Items from a data source
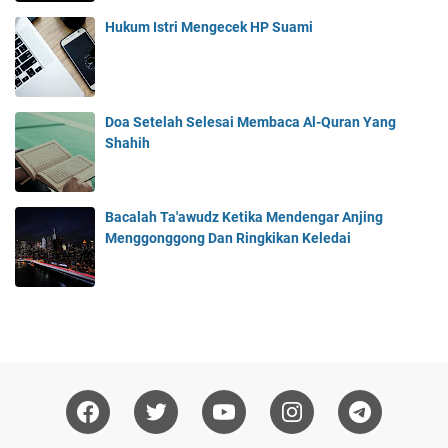
Hukum Istri Mengecek HP Suami
Doa Setelah Selesai Membaca Al-Quran Yang
Shahih
Bacalah Ta'awudz Ketika Mendengar Anjing
Menggonggong Dan Ringkikan Keledai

Work order = In your copy, reproduce the data above exactly and skip every picture.

Finished task =
Hukum Istri Mengecek HP Suami
Doa Setelah Selesai Membaca Al-Quran Yang
Shahih
Bacalah Ta'awudz Ketika Mendengar Anjing
Menggonggong Dan Ringkikan Keledai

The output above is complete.